Firefight ist typischer Team Deathmatch ohne Klassenbegrenzungen. In Red Orchestra 2 gibt es diese Grenzen, die verhindern sollen, dass zum Beispiel zu viele Leute den Scharfschützen oder den Sturmsoldaten spielen können, was nicht nur aus balancetechnischen Gründen sinnvoll ist, aber auch aus der Sicht des Realismus.
Countdown ist ein Spieltyp, den man mit Counter Strike oder Search and Destroy von Call of Duty vergleichen könnte... Nur ohne das ganze "Destroy". Sowohl die Russen als auch die Deutschen haben ein Angriffsziel, welches sie einnehmen sollen. So soll verhindert werden, dass die Spieler auf den riesigen Maps zu weit auseinander laufen. Hier muss bedacht werden, dass man nur ein Leben hat und nur ein Schuss meistens den Tod bedeutet. Dadurch entsteht ein sehr intensiver und spannender Kampf.

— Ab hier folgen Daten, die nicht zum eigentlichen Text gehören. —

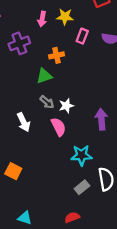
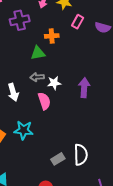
gray arrow: (47, 102) -> (37, 77), turned 128
purple arrow: (101, 119) -> (84, 88), moved
cyan star: (81, 155) -> (24, 130), moved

Auf manchen Maps im Territory-Spieltyp sind Panzer verfügbar. Der deutsche Panzer IV und der russische T-34 sind im Spiel vorhanden, die Entwickler versprechen aber noch mehr Panzer und Vehikel mit Patches nachzureichen. Die Panzer sind von innen sehr detailgetreu modelliert. Falls man sich im Panzer umschaut, sieht man nicht nur viele lustige Hebel, sondern auch den Rest der Panzer-Crew, inklusive der Typen, die die Kanone nachladen. Was hier wirklich furchterregend ist, ist die Situation, wenn man von einem AT-Soldaten oder einem anderen Panzer beschossen wird. Falls dieser einen Schwachpunkt in der Panzerung trifft, kann es sein, dass ein Crew-Mitglied stirbt und es ist wirklich kein schöner Anblick, wenn man der Fahrer ist und neben sich die blutüberströmte und kopflose Leiche des MG-Schützen sieht.


Die Ballistik der Waffen ist sehr nah an der Realität gehalten. Wie vorher schon erwähnt: ein Schuss bedeutet meistens den Tod, die Waffen sind auf lange Entfernungen sehr genau und das wirklich Auffällige ist die Möglichkeit, die Entfernung zum Gegner auf der Waffe einzustellen. Immer, wenn man einen Gegner tötet, wird die Kill-Distanz angezeigt, damit man ein Gefühl für die Entfernungen auf den Maps bekommt. Nehmen wir an wir haben die Mosin Nagant und sehen einen Gegner auf 200 Meter Entfernung. Normalerweise müsste ich etwas weiter nach oben zielen, um den Gegner zu töten. Hier ist das ebenfalls möglich, jedoch kann man seine Iron Sights auf 200 Meter stellen und direkt auf den Gegner schießen, so wie es auch im echten Leben funktioniert. Das Ganze macht man ganz intuitiv mit dem Mausrad.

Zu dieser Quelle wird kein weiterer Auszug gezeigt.